Despite finishing no higher than in a tie for seventh in the Sentry Tournament of Champions which concluded in Hawaii on Sunday evening, Bryson DeChambeau has done more than anyone else to set the pace of play when it comes to talking about professional golf in 2021. The current US Open champion used to weigh 13st 8lbs but he’s added getting towards four stone on top of that. A couple of seasons ago his swing created a ball speed of just over 170 mph. Apparently he’s now getting to 210 mph on the range. Where will it all end?
Over the Christmas period I read a book called Golf’s Holy War: The Battle for the Soul of the Game in an Age of Science. It’s written by a guy called Brett Cyrgalis. You might guess that DeChambeau gets a look-in. And he does. Within the first 25 words of Chapter One, the author has referenced The Golfing Machine, the singular instruction book published in1969 by Homer Kelley. One gathers it’s Bryson’s go-to bedtime reading.
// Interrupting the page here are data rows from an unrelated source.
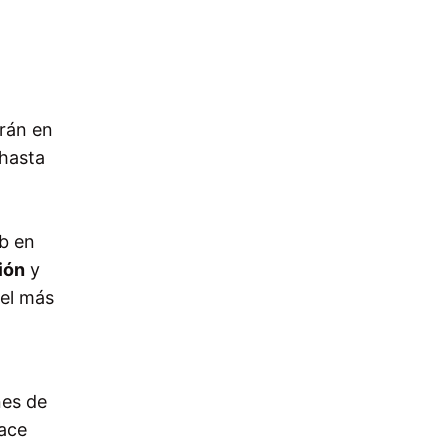
arán en
hasta
pb en
ión
y
vel más
nes de
hace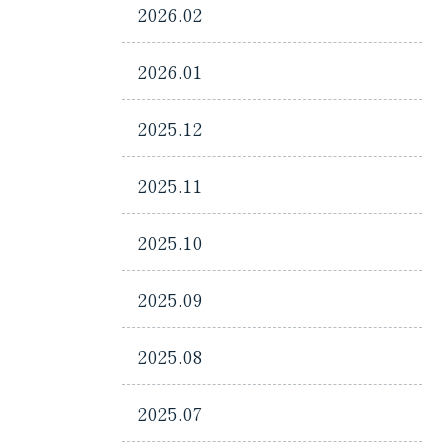
2026.02
2026.01
2025.12
2025.11
2025.10
2025.09
2025.08
2025.07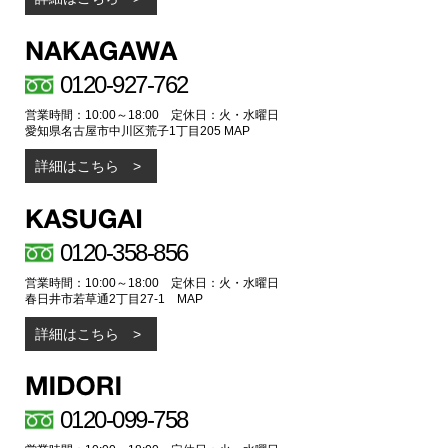
0120-927-762
営業時間：10:00～18:00 定休日：火・水曜日
愛知県名古屋市中川区荒子1丁目205
MAP
詳細はこちら
0120-358-856
営業時間：10:00～18:00 定休日：火・水曜日
春日井市若草通2丁目27-1
MAP
詳細はこちら
0120-099-758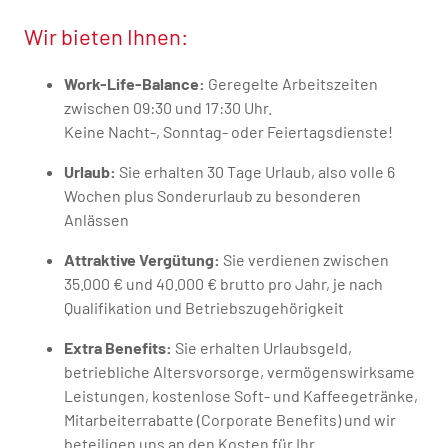
Wir bieten Ihnen:
Work-Life-Balance:
Geregelte Arbeitszeiten
zwischen 09:30 und 17:30 Uhr.
Keine Nacht-, Sonntag- oder Feiertagsdienste!
Urlaub:
Sie erhalten 30 Tage Urlaub, also volle 6
Wochen plus Sonderurlaub zu besonderen
Anlässen
Attraktive Vergütung:
Sie verdienen zwischen
35.000 € und 40.000 € brutto pro Jahr, je nach
Qualifikation und Betriebszugehörigkeit
Extra Benefits:
Sie erhalten Urlaubsgeld,
betriebliche Altersvorsorge, vermögenswirksame
Leistungen, kostenlose Soft- und Kaffeegetränke,
Mitarbeiterrabatte (Corporate Benefits) und wir
beteiligen uns an den Kosten für Ihr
Towards the end of the book you will arrive at this sentence. “In March of 2013, the CERN institute in Switzerland released their findings from an earlier experiment at the Large Hadron Collider, a 17-mile tube that runs underground over the Swiss-French border.” You will probably have heard of that, even if precious few people can understand its work: bashing protons together at immense speeds to find eventually the Higgs boson, or ‘God particle’ as some call it. Essentially, it explains how the universe works.
Longest drives of the week @Sentry_TOC. 😯
— PGA TOUR (@PGATOUR) January 11, 2021
424 – @Cameron__Champ
421 – @Cameron__Champ
414 – @B_DeChambeau
405 – @B_DeChambeau
404 – @Cameron__Champ
403 – @AdamScott
401 – @JustinThomas34
400 – @B_DeChambeau
399 – @Cameron__Champ
397 – @JonRahmPGA / @NTaylorGolf59 pic.twitter.com/Ied1IcRWxX
And how did we get to there from a golf course at Kapalua? Among the scientists to have worked at CERN (it’s the European Organisation for Nuclear Research) is Professor Ryszard Stroynowski. Among his students at Southern Methodist University in Dallas was Bryson DeChambeau.
“Part of my class involved asking students to deliver a lecture,” the professor told Oliver Brown of the Daily Telegraph. “Bryson gave his on proton decay, which is not an observable quantity. Protons don’t decay and we don’t know why. But he covered everything, including how people design these large experiments to look for it [the answer]. He never missed a detail.” Remind me not to question the thinking behind DeChambeau’s decision to have all his irons measure the same length.
DeChambeau, who is 27, is working on adding more length to his game. He has recently spent some time with Kyle Berkshire, the world long-drive champion, whose ball-speed record is at 228 mph. “I want to be where Kyle’s at,” DeChambeau told The Golf Channel last week. Whether you regard phrases that are often applied to DeChambeau – ‘the Incredible Bulk’ and ‘the Mad Scientist’ – as compliments or the contrary, one has to admire his constant search for improvement. Also perhaps look forward even more to whatever it is the R&A and USGA will be saying in the spring when it comes to reining in – or not! – the distance the modern tour player can hit the ball.